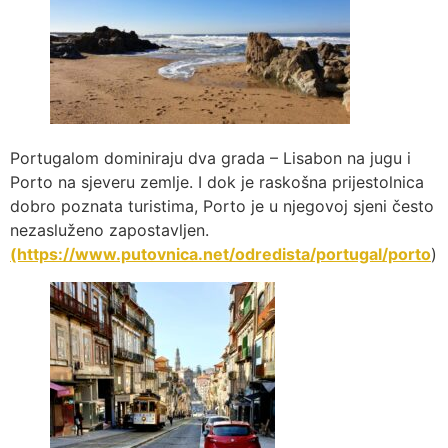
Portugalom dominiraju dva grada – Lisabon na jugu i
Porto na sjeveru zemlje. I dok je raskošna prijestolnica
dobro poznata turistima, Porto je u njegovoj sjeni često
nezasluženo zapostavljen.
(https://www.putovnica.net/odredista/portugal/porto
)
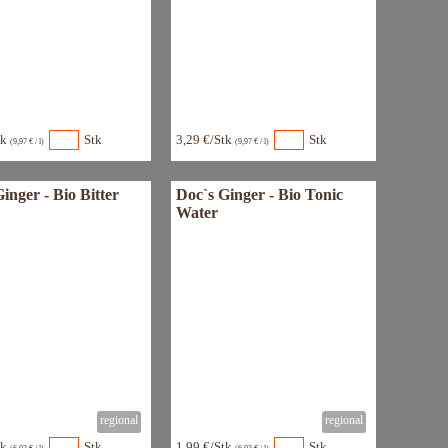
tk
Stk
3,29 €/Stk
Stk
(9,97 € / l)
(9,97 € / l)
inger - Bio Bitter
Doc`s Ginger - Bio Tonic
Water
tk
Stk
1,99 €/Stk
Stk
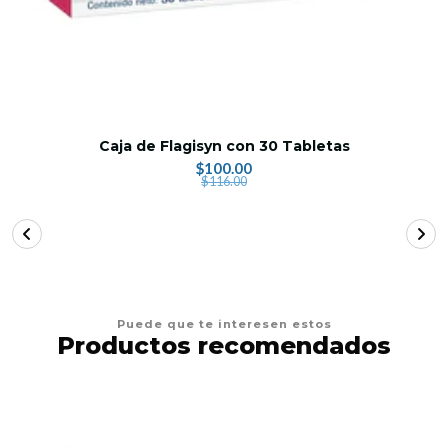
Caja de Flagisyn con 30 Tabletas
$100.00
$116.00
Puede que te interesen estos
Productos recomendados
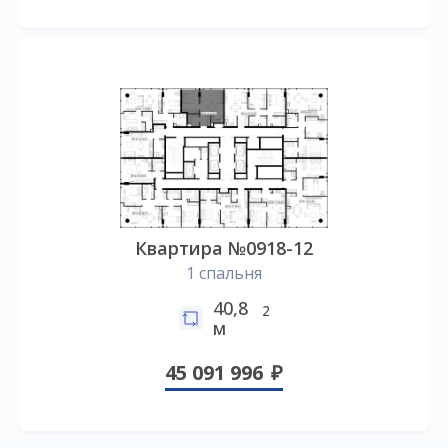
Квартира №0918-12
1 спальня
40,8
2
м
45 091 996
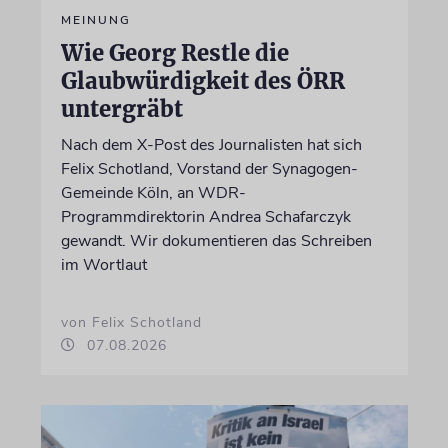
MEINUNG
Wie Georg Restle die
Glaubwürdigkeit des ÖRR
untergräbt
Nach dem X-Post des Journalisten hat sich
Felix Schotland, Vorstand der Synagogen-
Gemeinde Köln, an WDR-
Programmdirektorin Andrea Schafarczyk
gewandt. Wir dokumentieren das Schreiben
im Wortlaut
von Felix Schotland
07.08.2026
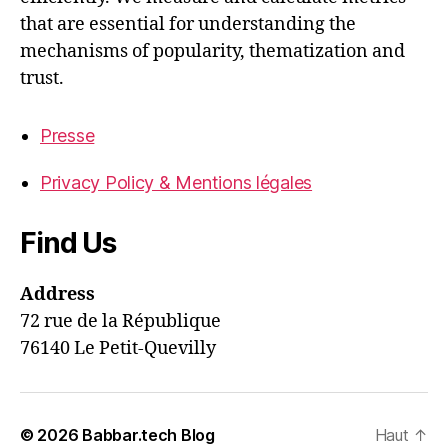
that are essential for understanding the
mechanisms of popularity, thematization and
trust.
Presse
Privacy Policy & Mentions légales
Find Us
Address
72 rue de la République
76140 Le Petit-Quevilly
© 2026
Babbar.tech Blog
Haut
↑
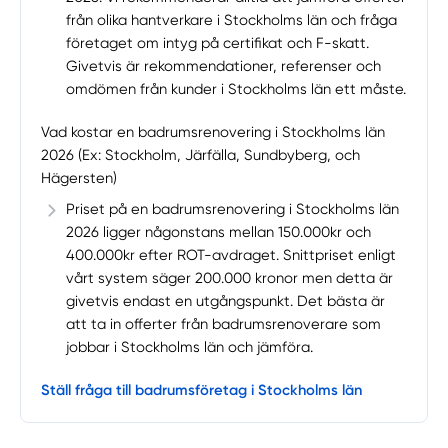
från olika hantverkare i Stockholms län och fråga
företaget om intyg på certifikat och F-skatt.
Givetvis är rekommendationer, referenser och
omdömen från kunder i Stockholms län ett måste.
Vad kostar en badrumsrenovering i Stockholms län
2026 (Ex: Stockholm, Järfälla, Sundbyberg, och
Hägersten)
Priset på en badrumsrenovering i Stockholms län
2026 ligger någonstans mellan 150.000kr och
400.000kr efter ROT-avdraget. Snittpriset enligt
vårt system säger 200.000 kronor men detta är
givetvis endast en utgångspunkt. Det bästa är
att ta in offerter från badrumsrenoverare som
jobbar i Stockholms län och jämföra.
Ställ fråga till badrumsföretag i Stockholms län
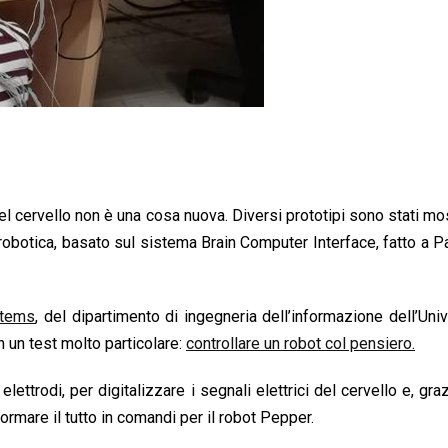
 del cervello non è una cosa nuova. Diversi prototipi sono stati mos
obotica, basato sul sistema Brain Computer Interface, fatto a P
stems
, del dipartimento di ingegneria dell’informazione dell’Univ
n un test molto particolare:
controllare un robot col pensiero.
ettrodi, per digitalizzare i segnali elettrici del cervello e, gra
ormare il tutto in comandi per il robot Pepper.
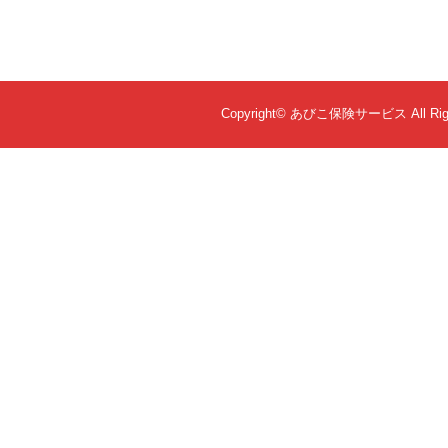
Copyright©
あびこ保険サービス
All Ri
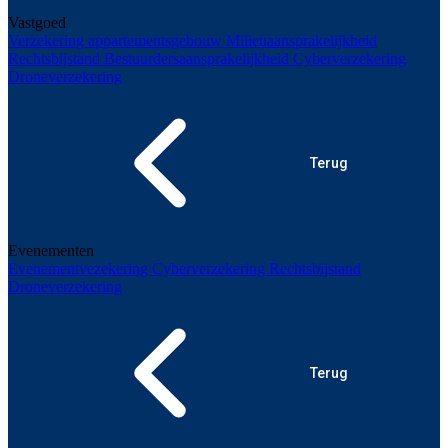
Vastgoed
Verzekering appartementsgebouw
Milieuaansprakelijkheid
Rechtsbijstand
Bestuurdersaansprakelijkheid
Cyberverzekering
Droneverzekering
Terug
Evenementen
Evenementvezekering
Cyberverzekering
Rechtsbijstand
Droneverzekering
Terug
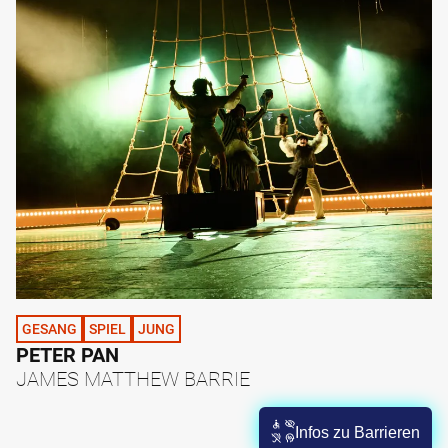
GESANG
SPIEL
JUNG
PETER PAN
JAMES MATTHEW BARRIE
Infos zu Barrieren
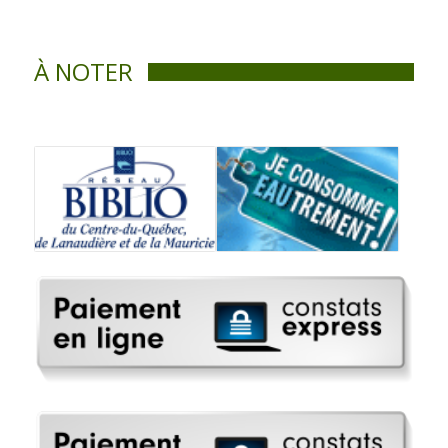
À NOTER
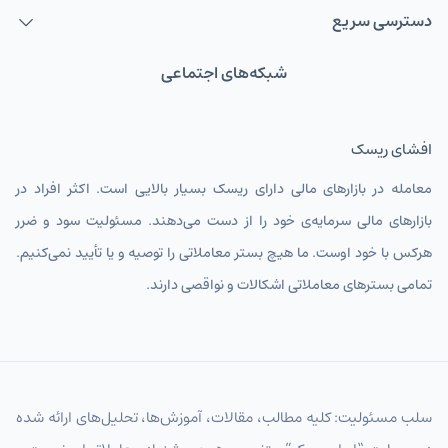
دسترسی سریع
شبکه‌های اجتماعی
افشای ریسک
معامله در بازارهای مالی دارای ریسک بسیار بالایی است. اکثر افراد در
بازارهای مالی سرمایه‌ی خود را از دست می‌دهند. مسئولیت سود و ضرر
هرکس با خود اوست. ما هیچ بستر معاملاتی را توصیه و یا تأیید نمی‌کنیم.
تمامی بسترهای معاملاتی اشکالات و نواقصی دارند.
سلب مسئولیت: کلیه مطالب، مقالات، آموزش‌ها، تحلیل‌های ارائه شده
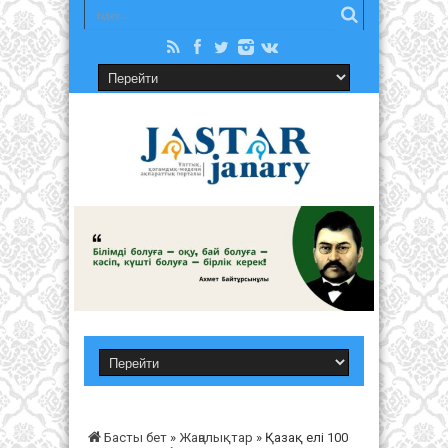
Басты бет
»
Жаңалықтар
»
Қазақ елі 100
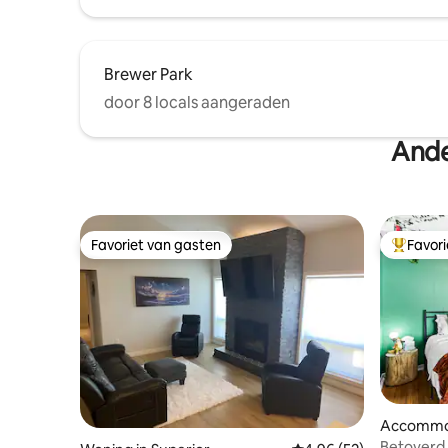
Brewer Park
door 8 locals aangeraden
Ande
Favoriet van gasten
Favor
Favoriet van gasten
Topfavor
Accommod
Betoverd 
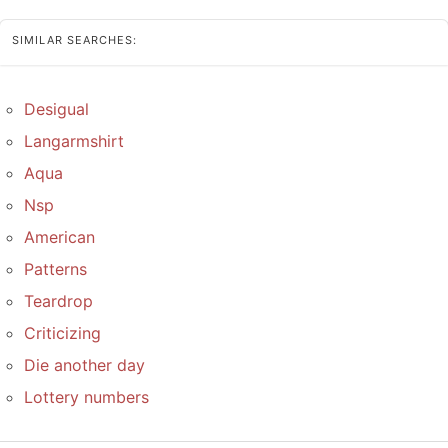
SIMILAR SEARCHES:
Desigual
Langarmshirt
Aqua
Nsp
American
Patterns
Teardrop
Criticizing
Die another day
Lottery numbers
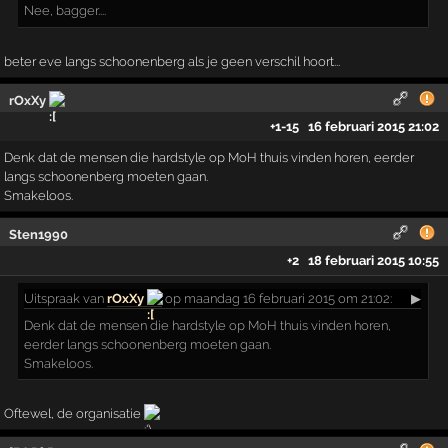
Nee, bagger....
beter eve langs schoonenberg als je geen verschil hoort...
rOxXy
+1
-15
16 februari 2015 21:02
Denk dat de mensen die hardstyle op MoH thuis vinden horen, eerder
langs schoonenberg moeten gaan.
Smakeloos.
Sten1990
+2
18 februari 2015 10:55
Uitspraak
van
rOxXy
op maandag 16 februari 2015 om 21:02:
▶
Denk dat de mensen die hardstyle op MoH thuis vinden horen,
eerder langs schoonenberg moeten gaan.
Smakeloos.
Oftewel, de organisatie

-- -- --

What this task involves => Each line above is to be copied exactly, and the pictures are to be dropped.

Expected answer =>
Portugalom dominiraju dva grada – Lisabon na jugu i
Porto na sjeveru zemlje. I dok je raskošna prijestolnica
dobro poznata turistima, Porto je u njegovoj sjeni često
nezasluženo zapostavljen.
(https://www.putovnica.net/odredista/portugal/porto
)
tk
Stk
3,29 €/Stk
Stk
(9,97 € / l)
(9,97 € / l)
inger - Bio Bitter
Doc`s Ginger - Bio Tonic
Water
tk
Stk
1,99 €/Stk
Stk
Caja de Flagisyn con 30 Tabletas
$100.00
$116.00
Puede que te interesen estos
Productos recomendados
Квартира №0918-12
1 спальня
40,8
2
м
45 091 996
MEINUNG
Wie Georg Restle die
Glaubwürdigkeit des ÖRR
untergräbt
Nach dem X-Post des Journalisten hat sich
Felix Schotland, Vorstand der Synagogen-
Gemeinde Köln, an WDR-
Programmdirektorin Andrea Schafarczyk
gewandt. Wir dokumentieren das Schreiben
im Wortlaut
von Felix Schotland
07.08.2026
that are essential for understanding the
mechanisms of popularity, thematization and
trust.
Presse
Privacy Policy & Mentions légales
Find Us
Address
72 rue de la République
76140 Le Petit-Quevilly
© 2026
Babbar.tech Blog
Haut
↑
från olika hantverkare i Stockholms län och fråga
företaget om intyg på certifikat och F-skatt.
Givetvis är rekommendationer, referenser och
omdömen från kunder i Stockholms län ett måste.
Vad kostar en badrumsrenovering i Stockholms län
2026 (Ex: Stockholm, Järfälla, Sundbyberg, och
Hägersten)
Priset på en badrumsrenovering i Stockholms län
2026 ligger någonstans mellan 150.000kr och
400.000kr efter ROT-avdraget. Snittpriset enligt
vårt system säger 200.000 kronor men detta är
givetvis endast en utgångspunkt. Det bästa är
att ta in offerter från badrumsrenoverare som
jobbar i Stockholms län och jämföra.
Ställ fråga till badrumsföretag i Stockholms län
 del cervello non è una cosa nuova. Diversi prototipi sono stati mos
obotica, basato sul sistema Brain Computer Interface, fatto a P
stems
, del dipartimento di ingegneria dell’informazione dell’Univ
n un test molto particolare:
controllare un robot col pensiero.
ettrodi, per digitalizzare i segnali elettrici del cervello e, gra
ormare il tutto in comandi per il robot Pepper.
Copyright©
あびこ保険サービス
All Ri
Vastgoed
Verzekering appartementsgebouw
Milieuaansprakelijkheid
Rechtsbijstand
Bestuurdersaansprakelijkheid
Cyberverzekering
Droneverzekering
Terug
Evenementen
Evenementvezekering
Cyberverzekering
Rechtsbijstand
Droneverzekering
Terug
GESANG
SPIEL
JUNG
PETER PAN
JAMES MATTHEW BARRIE
Infos zu Barrieren
À NOTER
دسترسی سریع
شبکه‌های اجتماعی
افشای ریسک
معامله در بازارهای مالی دارای ریسک بسیار بالایی است. اکثر افراد در
بازارهای مالی سرمایه‌ی خود را از دست می‌دهند. مسئولیت سود و ضرر
هرکس با خود اوست. ما هیچ بستر معاملاتی را توصیه و یا تأیید نمی‌کنیم.
تمامی بسترهای معاملاتی اشکالات و نواقصی دارند.
سلب مسئولیت: کلیه مطالب، مقالات، آموزش‌ها، تحلیل‌های ارائه شده
Басты бет
»
Жаңалықтар
»
Қазақ елі 100
Brewer Park
door 8 locals aangeraden
Ande
Favoriet van gasten
Favor
Favoriet van gasten
Topfavor
Accommod
Betoverd 
SIMILAR SEARCHES:
Desigual
Langarmshirt
Aqua
Nsp
American
Patterns
Teardrop
Criticizing
Die another day
Lottery numbers
Nee, bagger....
beter eve langs schoonenberg als je geen verschil hoort...
rOxXy
+1
-15
16 februari 2015 21:02
Denk dat de mensen die hardstyle op MoH thuis vinden horen, eerder
langs schoonenberg moeten gaan.
Smakeloos.
Sten1990
+2
18 februari 2015 10:55
Uitspraak
van
rOxXy
op maandag 16 februari 2015 om 21:02:
▶
Denk dat de mensen die hardstyle op MoH thuis vinden horen,
eerder langs schoonenberg moeten gaan.
Smakeloos.
Oftewel, de organisatie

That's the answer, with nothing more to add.